Extracted page text data
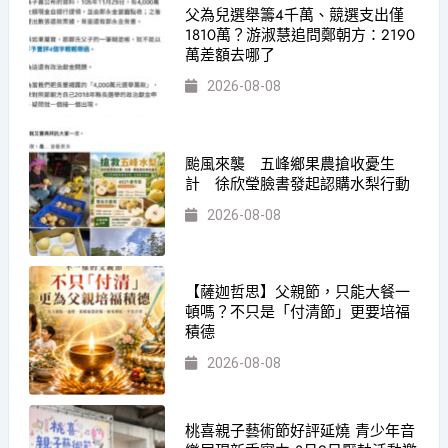
父為兒選舉籌4千萬、競選支出僅
1810萬？游淑慧追問鄭朝方：2190
萬差額去哪了
2026-08-08
颱風來襲 五峰鄉果農搶收憂生
計 徐欣瑩臉書發起認購水梨行動
2026-08-08
【薩迦哲思】父親節，只能大餐一
頓嗎？不只是「付清節」更要培福
積德
2026-08-08
桃喜親子藝術節好評延燒 青少年音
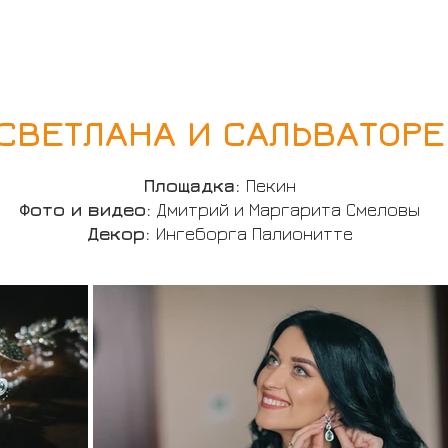
услуги
проекты
контакты
СВЕТЛАНА И САЛЬВАТОРЕ
Площадка:
Пекин
Фото и видео:
Дмитрий и Маргарита Смеловы
Декор:
Ингеборга Палионитте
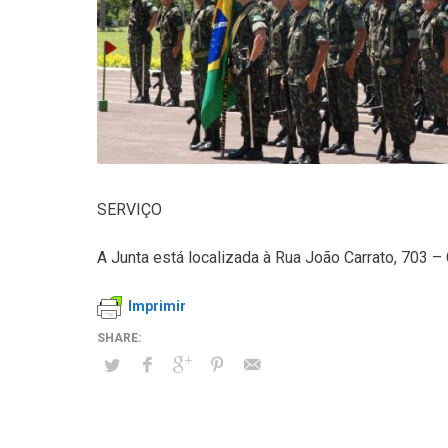
SERVIÇO
A Junta está localizada à Rua João Carrato, 703 –
Imprimir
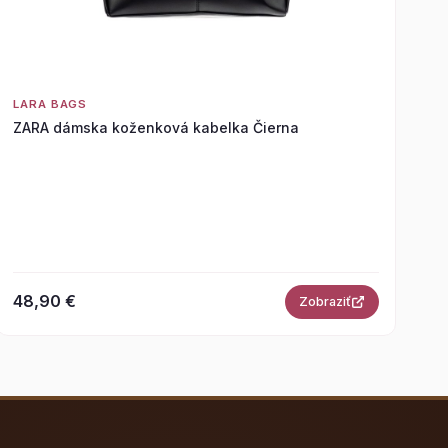
LARA BAGS
ZARA dámska koženková kabelka Čierna
48,90 €
Zobraziť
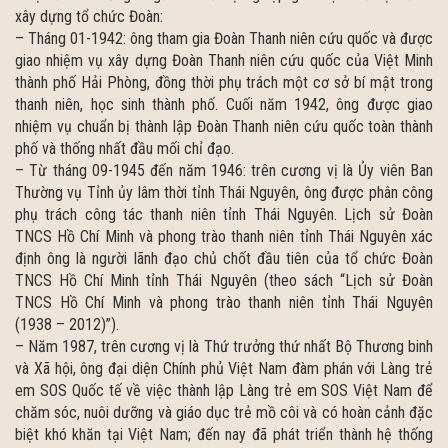
xây dựng tổ chức Đoàn:
– Tháng 01-1942: ông tham gia Đoàn Thanh niên cứu quốc và được
giao nhiệm vụ xây dựng Đoàn Thanh niên cứu quốc của Việt Minh
thành phố Hải Phòng, đồng thời phụ trách một cơ sở bí mật trong
thanh niên, học sinh thành phố. Cuối năm 1942, ông được giao
nhiệm vụ chuẩn bị thành lập Đoàn Thanh niên cứu quốc toàn thành
phố và thống nhất đầu mối chỉ đạo.
– Từ tháng 09-1945 đến năm 1946: trên cương vị là Ủy viên Ban
Thường vụ Tỉnh ủy lâm thời tỉnh Thái Nguyên, ông được phân công
phụ trách công tác thanh niên tỉnh Thái Nguyên. Lịch sử Đoàn
TNCS Hồ Chí Minh và phong trào thanh niên tỉnh Thái Nguyên xác
định ông là người lãnh đạo chủ chốt đầu tiên của tổ chức Đoàn
TNCS Hồ Chí Minh tỉnh Thái Nguyên (theo sách “Lịch sử Đoàn
TNCS Hồ Chí Minh và phong trào thanh niên tỉnh Thái Nguyên
(1938 – 2012)”).
– Năm 1987, trên cương vị là Thứ trưởng thứ nhất Bộ Thương binh
và Xã hội, ông đại diện Chính phủ Việt Nam đàm phán với Làng trẻ
em SOS Quốc tế về việc thành lập Làng trẻ em SOS Việt Nam để
chăm sóc, nuôi dưỡng và giáo dục trẻ mồ côi và có hoàn cảnh đặc
biệt khó khăn tại Việt Nam; đến nay đã phát triển thành hệ thống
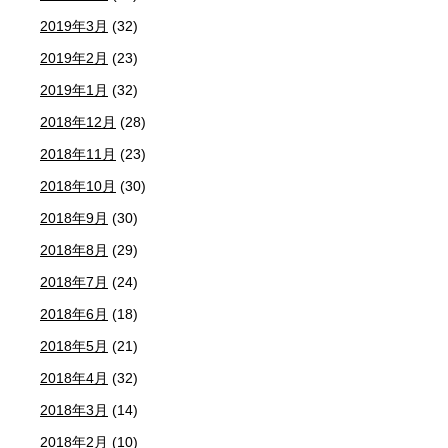
2019年3月
(32)
2019年2月
(23)
2019年1月
(32)
2018年12月
(28)
2018年11月
(23)
2018年10月
(30)
2018年9月
(30)
2018年8月
(29)
2018年7月
(24)
2018年6月
(18)
2018年5月
(21)
2018年4月
(32)
2018年3月
(14)
2018年2月
(10)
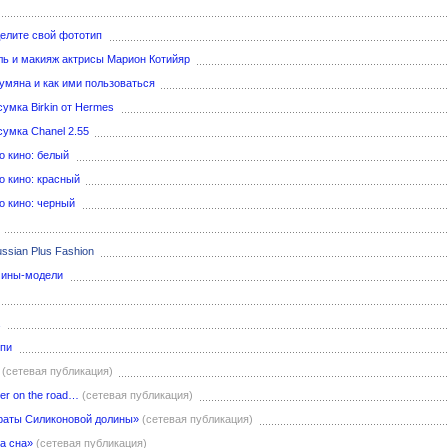
елите свой фототип
ль и макияж актрисы Марион Котийяр
румяна и как ими пользоваться
сумка Birkin от Hermes
сумка Chanel 2.55
 кино: белый
 кино: красный
 кино: черный
Russian Plus Fashion
чины-модели
ппи
(сетевая публикация)
ler on the road…
(сетевая публикация)
ираты Силиконовой долины»
(сетевая публикация)
а сна»
(сетевая публикация)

DESCRIPTION OF THE TASK:
Copy exactly, please, the span of lines that begins at the line with "чины-модели" and ends at the last line of the data, both included.

RESPONSE TO THIS TASK:
чины-модели
ппи
(сетевая публикация)
ler on the road…
(сетевая публикация)
ираты Силиконовой долины»
(сетевая публикация)
а сна»
(сетевая публикация)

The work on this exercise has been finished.